A syllable based Chinese synthesis system
Autoři
Více o knize
The automatic conversion from written text into spoken language (text-to-speech or TTS synthesis) shows growing importance in human-computer interaction. At the Dresden University of Technology, a multilingual TTS system called DreSS (Dresden Speech Synthesis) was developed. This thesis describes the development of the Mandarin Chinese component of DreSS. For this purpose, syllables are excised from spoken utterances and are connected to form the desired speech signal. This involves two major research topics: the definition of the inventory structure and the control of the prosodic parameters. In order to produce a high naturalness in the synthesis, two new approaches have been applied. The first is the construction of a coarticulation-oriented inventory to model the coarticulatory effects that cross syllable boundaries. The second is the superposition of a rule-based sentence intonation with the inherent tone structures to maintain the natural tone contours of Chinese syllables.
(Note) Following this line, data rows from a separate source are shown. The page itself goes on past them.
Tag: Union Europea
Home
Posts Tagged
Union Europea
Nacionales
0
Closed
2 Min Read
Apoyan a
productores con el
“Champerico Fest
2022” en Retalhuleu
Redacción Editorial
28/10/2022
In this way, the concatenation points in the synthesis process have been minimized and the necessary modification in tonal contours has been reduced, which works hand in hand with the concatenation technique to produce a Mandarin Chinese synthesis with high naturalness. Additionally, the two major components in the prosody control of the Mandarin speech synthesis - duration modeling and tonal concatenation - have also been studied in this paper. Natural speech database was employed for the investigation. The statistics, which resulted from the careful analysis, combined with appropriate models for duration and tonal coarticulation lead to further improved performance of the synthesis system.